EXERCISE REQUIREMENTS -> Please say how many lines in the records contain the word "札幌の屋根工事", giving only the number.

Stored data ->

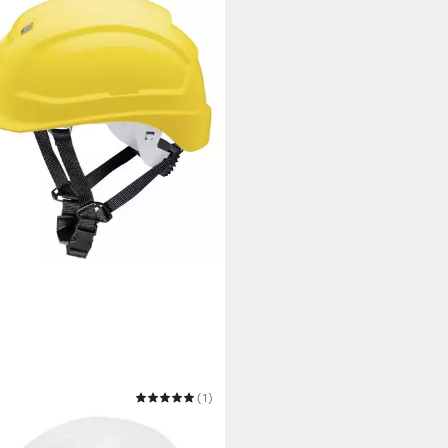
(1)
tzhelm Schutzhelm 9772134
,11 €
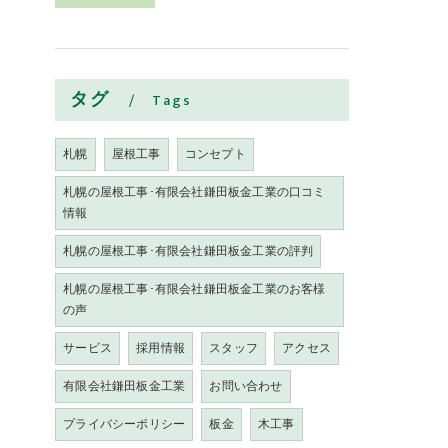
タグ
Tags
札幌
屋根工事
コンセプト
札幌の屋根工事･有限会社鎌田板金工業の口コミ
情報
札幌の屋根工事･有限会社鎌田板金工業の評判
札幌の屋根工事･有限会社鎌田板金工業のお客様
の声
サービス
採用情報
スタッフ
アクセス
有限会社鎌田板金工業
お問い合わせ
プライバシーポリシー
板金
木工事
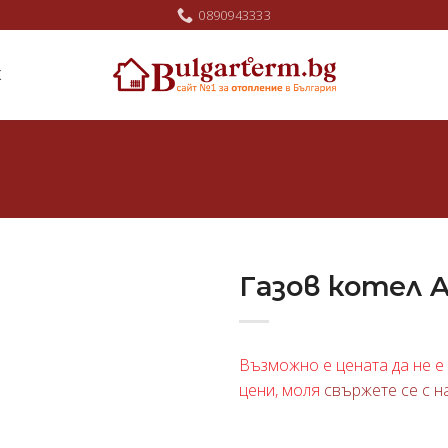
0890943333
Ж
Газов котел 
Добави
в
Възможно е цената да не е 
любими
цени, моля
свържете се с н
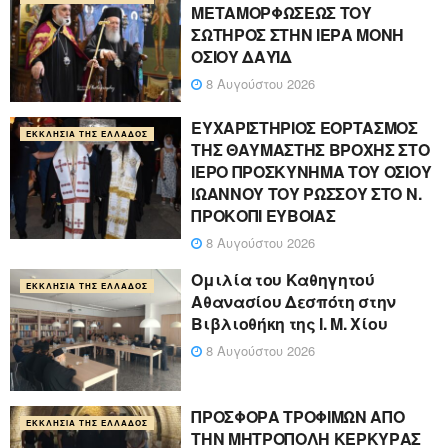
ΜΕΤΑΜΟΡΦΩΣΕΩΣ ΤΟΥ
ΣΩΤΗΡΟΣ ΣΤΗΝ ΙΕΡΑ ΜΟΝΗ
ΟΣΙΟΥ ΔΑΥΪΔ
8 Αυγούστου 2026
ΕΥΧΑΡΙΣΤΗΡΙΟΣ ΕΟΡΤΑΣΜΟΣ
ΕΚΚΛΗΣΊΑ ΤΗΣ ΕΛΛΆΔΟΣ
ΤΗΣ ΘΑΥΜΑΣΤΗΣ ΒΡΟΧΗΣ ΣΤΟ
ΙΕΡΟ ΠΡΟΣΚΥΝΗΜΑ ΤΟΥ ΟΣΙΟΥ
ΙΩΑΝΝΟΥ ΤΟΥ ΡΩΣΣΟΥ ΣΤΟ Ν.
ΠΡΟΚΟΠΙ ΕΥΒΟΙΑΣ
8 Αυγούστου 2026
Ομιλία του Καθηγητού
ΕΚΚΛΗΣΊΑ ΤΗΣ ΕΛΛΆΔΟΣ
Αθανασίου Δεσπότη στην
Βιβλιοθήκη της Ι. Μ. Χίου
8 Αυγούστου 2026
ΠΡΟΣΦΟΡΑ ΤΡΟΦΙΜΩΝ ΑΠΟ
ΕΚΚΛΗΣΊΑ ΤΗΣ ΕΛΛΆΔΟΣ
ΤΗΝ ΜΗΤΡΟΠΟΛΗ ΚΕΡΚΥΡΑΣ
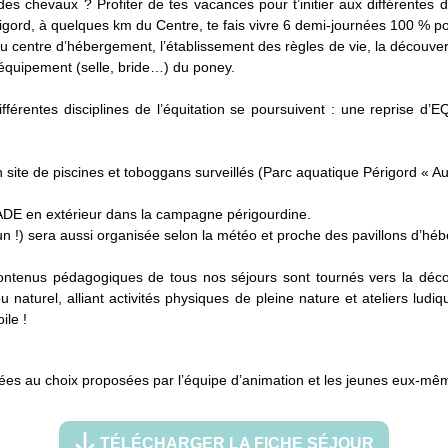
chevaux ? Profiter de tes vacances pour t’initier aux différentes disc
rigord, à quelques km du Centre, te fais vivre 6 demi-journées 100 % p
te du centre d’hébergement, l’établissement des règles de vie, la déco
équipement (selle, bride…) du poney.
 différentes disciplines de l’équitation se poursuivent : une repri
 site de piscines et toboggans surveillés (Parc aquatique Périgord « A
LADE en extérieur dans la campagne périgourdine.
s un !) sera aussi organisée selon la météo et proche des pavillons d’hé
 contenus pédagogiques de tous nos séjours sont tournés vers la déco
 naturel, alliant activités physiques de pleine nature et ateliers ludiq
ile !
llées au choix proposées par l’équipe d’animation et les jeunes eux-mê
TÉLÉCHARGER LA FICHE SÉJOUR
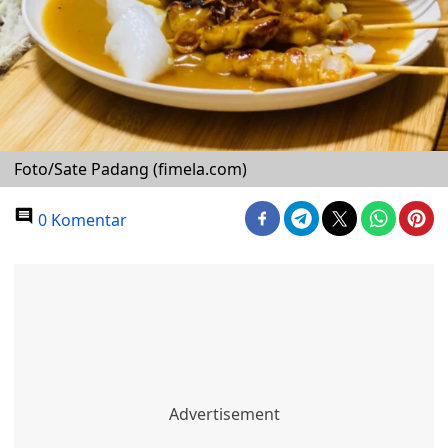
Foto/Sate Padang (fimela.com)
0 Komentar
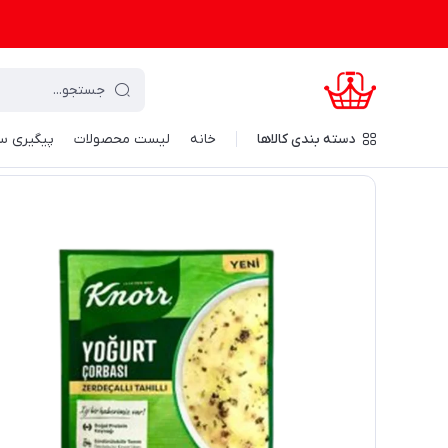
دسته‌ بندی کالاها
خانه
لیست محصولات
پیگیری س
کرال شاپینگ
/
مواد غذایی و نوشیدنی
/
کالای اساسی
/
غذا های ا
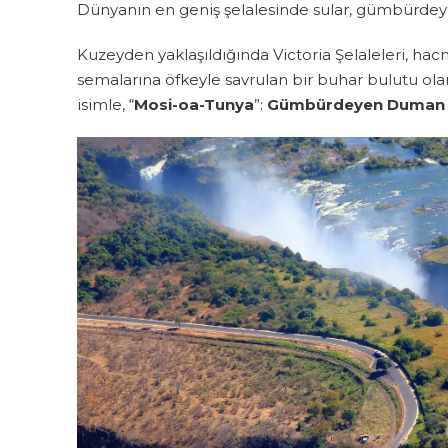
Dünyanın en geniş şelalesinde sular, gümbürde
Kuzeyden yaklaşıldığında Victoria Şelaleleri, h
semalarına öfkeyle savrulan bir buhar bulutu olara
isimle, “
Mosi-oa-Tunya
”:
Gümbürdeyen Duman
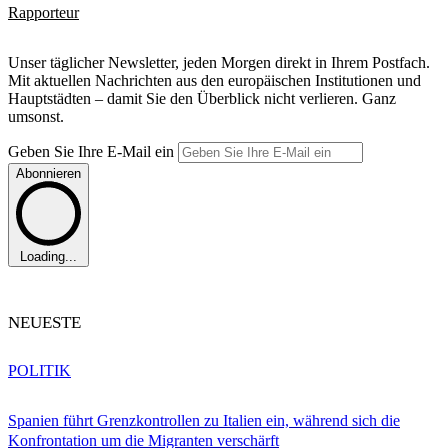
Rapporteur
Unser täglicher Newsletter, jeden Morgen direkt in Ihrem Postfach.
Mit aktuellen Nachrichten aus den europäischen Institutionen und
Hauptstädten – damit Sie den Überblick nicht verlieren. Ganz
umsonst.
Geben Sie Ihre E-Mail ein
Abonnieren
Loading...
NEUESTE
POLITIK
Spanien führt Grenzkontrollen zu Italien ein, während sich die
Konfrontation um die Migranten verschärft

REPLY -> 3